Reimplment 26 standard library functions using a strict style guide, compile them into a custom library, and add 11 (+ 9 for the bonus) additional useful functions for use in future projects.

What I learned

This was a great way to start learning C:

Below are some of the functions I found particularly interesting or challenging to implement.

strlcat / strlcpy

The functions strlcat and strlcpy are the safer versions of strncat, strcat, strncpy, and strcpy.

For these sets of functions, the simplest versions (strcpy and strcat) rely on the user allocating sufficient memory at the destination. strncpy and strncat help by limiting the number of characters copied, which if it is set appropriately based on the size of the strings involved and the destination size could prevent attempts to copy data beyond the end of the memory allocation.

What makes these functions safer is that compared to the n versions, these return the number of bytes that should have been copied, which can be compared with the number of bytes provided to the function to copy to work out if the destination has a truncated result.

memmove

This function does much the same thing as memcpy (that is, copy n bytes from source address to destination address) however it allows the destination and source to overlap (which memcpy does not allow).

While a simple problem to solve, it was interesting working out how choose the direction (front to back, or back to front) to copy bytes to ensure a successful copy when the addresses did overlap.

strncmp

While I ended up with a simple and elegant solution, this was one of the functions I experienced the most bugs when writing it. But the experience was valuable, as I’ve used the function a lot since, and mistakenly misused it a few of those times, where having done the work to implement it made it a lot easier to spot why my code was breaking when using the function.

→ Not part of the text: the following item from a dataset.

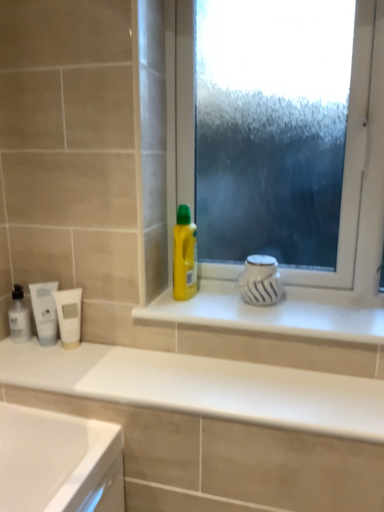 Where is `vacant region in front of white matte tube at left, which is the 2th mouthwash from right to left`? This screenshot has width=384, height=512. vacant region in front of white matte tube at left, which is the 2th mouthwash from right to left is located at coordinates (46, 367).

It was also nice to learn the term “lexicographic”.

putnbr

A custom functioned required by the project, this lets you write an integer to the a file descriptor.

This was a bit of a challenge, having to work out how long (in characters) the string representation of the number would be, handling negative numbers, and being careful with the max and min integers, given the way they are allocated, there is an extra negative number as compared to positive numbers (-2147483648 vs 2147483647). My initial naive approaches had further problems with the above whenever you had multiple zeroes in a number as well.

I ultimately ended up with a recursive solution, whereby I could handle the min int and negative cases, then use the recurse to handle printing results in the correct order.

void	ft_putnbr_fd(int n, int fd)
{
	if (n == -2147483648)
	{
		write(fd, "-2147483648", 11);
		return ;
	}
	if (n < 0)
	{
		write(fd, "-", 1);
		n = -n;
	}
	if (n > 9)
		ft_putnbr_fd(n / 10, fd);
	n = n % 10 + '0';
	write(fd, &n, 1);
}

split

Another custom function that would become very useful in later projects, split takes a C-string and a character, and splits up the string into a NULL-terminated array of strings with with the specified character being the separator.

Example:

char** new_array = split("Hello there! General Kenobi...", ' ');
/*
array = ["Hello", "there!", "General", "Kenboi...", NULL]
*/

This was particularly useful in later projects like PipeX or Minishell, where you might want to take a string output and format it as an argument array for a call to a function like execve.